#### [Exercise objective]
Repeat the following entries exactly, excluding pictures.

Stored items:
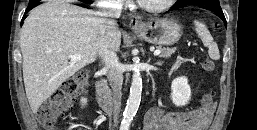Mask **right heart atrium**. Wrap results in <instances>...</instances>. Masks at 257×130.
Returning <instances> with one entry per match:
<instances>
[{"label": "right heart atrium", "instance_id": "d8ad5b80", "mask_svg": "<svg viewBox=\"0 0 257 130\" xmlns=\"http://www.w3.org/2000/svg\"><path fill=\"white\" fill-rule=\"evenodd\" d=\"M127 0H106V4L111 7H120L125 4Z\"/></svg>", "mask_w": 257, "mask_h": 130}]
</instances>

#### [Exercise output]
Mask **right heart atrium**. Wrap results in <instances>...</instances>. Masks at 257×130.
Returning <instances> with one entry per match:
<instances>
[{"label": "right heart atrium", "instance_id": "d8ad5b80", "mask_svg": "<svg viewBox=\"0 0 257 130\" xmlns=\"http://www.w3.org/2000/svg\"><path fill=\"white\" fill-rule=\"evenodd\" d=\"M127 0H106V4L111 7H120L125 4Z\"/></svg>", "mask_w": 257, "mask_h": 130}]
</instances>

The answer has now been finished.